[Date Prev][Date Next][Thread Prev][Thread Next][Date Index][Thread Index]

static analysis, worklist algorithm question



Hello,
I've implemented a customized version of flow-sensitive alias and
side-effects analyses using a FlowAnalysis framework in soot-1.2.2

(/soot-1.2.2/soot/src/soot/toolkits/scalar package)

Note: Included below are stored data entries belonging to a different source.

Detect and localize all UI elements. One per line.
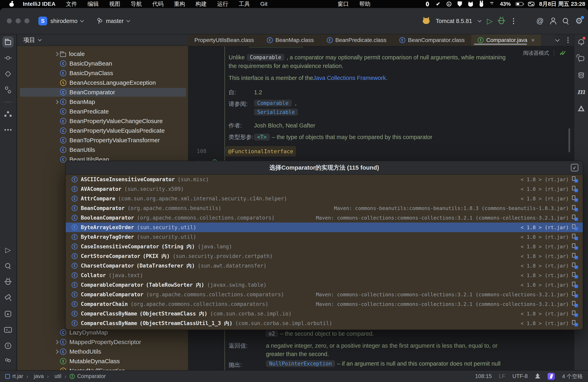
breadcrumb-item[interactable]: › java [23,373,44,380]
database-tool-button[interactable] [576,69,587,80]
breadcrumb-item[interactable]: › Comparator [62,373,106,380]
commit-tool-button[interactable] [2,52,14,63]
run-tool-button[interactable] [2,244,14,256]
lingma-plugin-button[interactable] [576,103,587,114]
tree-item[interactable]: BeanUtils [17,145,188,155]
problems-tool-button[interactable] [2,340,14,351]
editor-scrollbar-thumb[interactable] [568,128,570,152]
ComparableComparator[interactable]: ComparableComparator (TableRowSorter 内) … [66,280,583,290]
editor-tab[interactable]: Comparator.java [471,34,541,46]
run-configuration[interactable]: Tomcat 8.5.81 [436,18,472,24]
zoom-window-button[interactable] [24,18,29,23]
file-encoding[interactable]: UTF-8 [512,373,528,379]
debug-tool-button[interactable] [2,276,14,287]
toolbar-divider[interactable] [2,100,14,103]
settings-gear-icon[interactable] [575,17,583,25]
menu-item[interactable]: 重构 [168,0,190,8]
tray-app-icon-1[interactable] [424,1,430,7]
tray-app-icon-5[interactable] [468,1,474,7]
version-control-tool-button[interactable] [2,356,14,367]
menu-item[interactable]: 文件 [61,0,82,8]
hidden-tabs-chevron-icon[interactable] [555,37,560,42]
editor-tab[interactable]: BeanMap.class [260,34,320,46]
open-in-find-window-icon[interactable] [571,164,578,172]
ComparableComparator[interactable]: ComparableComparator (org.apache.commons… [66,290,583,299]
reader-mode-toggle[interactable]: 阅读器模式 [523,50,567,57]
minimize-window-button[interactable] [16,18,21,23]
tree-item[interactable]: BeanAccessLanguageException [17,78,188,88]
CompareClassByName[interactable]: CompareClassByName (ObjectStreamClassUti… [66,319,583,328]
expand-arrow-icon[interactable] [53,350,60,353]
close-window-button[interactable] [7,18,12,23]
editor-tab[interactable]: PropertyUtilsBean.class [188,34,260,46]
tree-item[interactable]: BasicDynaClass [17,68,188,78]
ComparatorChain[interactable]: ComparatorChain (org.apache.commons.coll… [66,299,583,309]
tree-item[interactable]: BeanComparator [17,88,188,97]
popup-header[interactable]: 选择Comparator的实现方法 (115 found) [66,161,583,175]
run-button[interactable] [487,17,493,25]
expand-arrow-icon[interactable] [53,100,60,103]
menu-item[interactable]: 构建 [190,0,212,8]
Collator[interactable]: Collator (java.text) < 1.8 > (rt.jar) [66,270,583,280]
AVAComparator[interactable]: AVAComparator (sun.security.x509) < 1.8 … [66,184,583,194]
modules-tool-button[interactable] [2,68,14,79]
menu-item[interactable]: 工具 [233,0,255,8]
tray-app-icon-3[interactable] [446,1,452,7]
tree-item[interactable]: locale [17,49,188,59]
tray-app-icon-2[interactable] [435,1,441,7]
serializable-link-chip[interactable]: Serializable [254,109,298,115]
structure-tool-button[interactable] [2,108,14,119]
java-collections-framework-link[interactable]: Java Collections Framework [313,74,386,82]
tree-item[interactable]: BasicDynaBean [17,59,188,68]
tree-item[interactable]: BeanPredicate [17,107,188,116]
tree-item[interactable]: MethodUtils [17,347,188,356]
CaseInsensitiveComparator[interactable]: CaseInsensitiveComparator (String 内) (ja… [66,242,583,251]
maven-tool-button[interactable] [576,86,587,97]
menu-item[interactable]: 帮助 [354,0,376,8]
menu-item[interactable]: Git [255,1,273,7]
expand-arrow-icon[interactable] [53,53,60,56]
code-line-108[interactable]: 108 @FunctionalInterface [188,146,574,156]
menu-item[interactable]: 视图 [104,0,126,8]
search-everywhere-button[interactable] [2,260,14,271]
indent-setting[interactable]: 4 个空格 [562,373,583,380]
comparable-link-chip[interactable]: Comparable [254,100,292,107]
editor-tab[interactable]: BeanComparator.class [393,34,471,46]
project-tool-button[interactable] [2,36,14,48]
build-tool-button[interactable] [2,292,14,304]
more-tools-button[interactable] [2,124,14,135]
lingma-status-icon[interactable] [547,373,555,380]
interface-gutter-icon[interactable] [211,159,218,161]
menu-item[interactable]: 导航 [126,0,147,8]
pine-tree-icon[interactable] [535,373,540,380]
menu-item[interactable]: IntelliJ IDEA [18,1,61,7]
tree-item[interactable]: BeanPropertyValueChangeClosure [17,116,188,126]
tree-item[interactable]: MutableDynaClass [17,356,188,366]
breadcrumb-item[interactable]: rt.jar [5,373,23,379]
code-line-109-clipped[interactable]: 109 public interface Comparator<T> { [188,158,574,161]
terminal-tool-button[interactable] [2,324,14,335]
wifi-icon[interactable] [489,1,495,7]
editor-tab[interactable]: BeanPredicate.class [320,34,393,46]
CharsetComparator[interactable]: CharsetComparator (DataTransferer 内) (su… [66,261,583,270]
menu-item[interactable]: 窗口 [332,0,354,8]
ai-chat-button[interactable] [576,52,587,63]
menu-item[interactable]: 代码 [147,0,168,8]
control-center-icon[interactable] [528,2,534,6]
expand-arrow-icon[interactable] [53,341,60,344]
more-actions-icon[interactable] [510,17,517,25]
caret-position[interactable]: 108:15 [475,373,492,379]
debug-button[interactable] [499,18,504,24]
line-separator[interactable]: LF [499,373,505,379]
notifications-button[interactable] [576,36,587,47]
code-with-me-icon[interactable] [550,18,556,24]
tree-item[interactable]: MappedPropertyDescriptor [17,337,188,347]
project-name[interactable]: shirodemo [50,18,77,24]
menu-bar-clock[interactable]: 8月8日 周五 23:28 [539,0,585,8]
ByteArrayTagOrder[interactable]: ByteArrayTagOrder (sun.security.util) < … [66,232,583,242]
project-panel-header[interactable]: 项目 [17,34,188,46]
tab-options-icon[interactable] [567,39,568,41]
menu-item[interactable]: 运行 [212,0,233,8]
tree-item[interactable]: BeanToPropertyValueTransformer [17,135,188,145]
AttrCompare[interactable]: AttrCompare (com.sun.org.apache.xml.inte… [66,194,583,203]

Everything works really great for me, except for processing of while
loops. I haven't looked into the implementation of the worklist
algorithm you guys are using but by running it, it
seems to me that when a body of a while-loop is processed, it is
initially processed without any prior knowledge of data, for example,
aliases in alias analysis. It is safe but unfortunately produces imprecise
data. I'll give a small example,

    public void smallWhileTest(UnitFields p1)
    {
	UnitFields temp = p1;
	while(temp!=null)
	    temp = temp.next;

	temp.unitField = null;
    }

Using my side-effects analysis (that keeps track of certain locations, for
example, parameters), I want to produce a result saying that
parameter p1 is side-effected through the last statement.

Here is jimple:
    public void smallWhileTest(UnitFields)
    {
        Env r0;
        UnitFields r1, r2;

        r0 := @this: Env;
        r1 := @parameter0: UnitFields;
        r2 = r1;
        goto label1;

     label0:
        r2 = r2.<UnitFields: UnitFields next>;

     label1:
        if r2 != null goto label0;

        r2.<UnitFields: UnitFields unitField> = null;
        return;
    }

After processing of statement:  r2 = r1 the analysis has data

Unit:     r2 = r1
PointsTo flowThrough result set:
{r2=[@parameter0: UnitFields]
, r1=[@parameter0: UnitFields]
}

Then, the body of a while loop is processed:

Unit:     goto [?= if r2 != null[?= r2 = r2.<UnitFields: UnitFields next>]]
InSet:
{r2=[@parameter0: UnitFields]
, r1=[@parameter0: UnitFields]}

The InSet contains the aliases for r2, however, the first pass over
statement  r2 = r2.<UnitFields: UnitFields next> is done without such
knowledge:

PointsTo Analysis assignment unit: r2 = r2.<UnitFields: UnitFields next>
unknown base r2
genSet: {r2=[unknown(UnitFields)]}

Summary for this statement:

**********Unit:     r2 = r2.<UnitFields: UnitFields next>
**********InSet:    {}
**********KillSet:  {}
**********GenSet:   {r2=[unknown(UnitFields)]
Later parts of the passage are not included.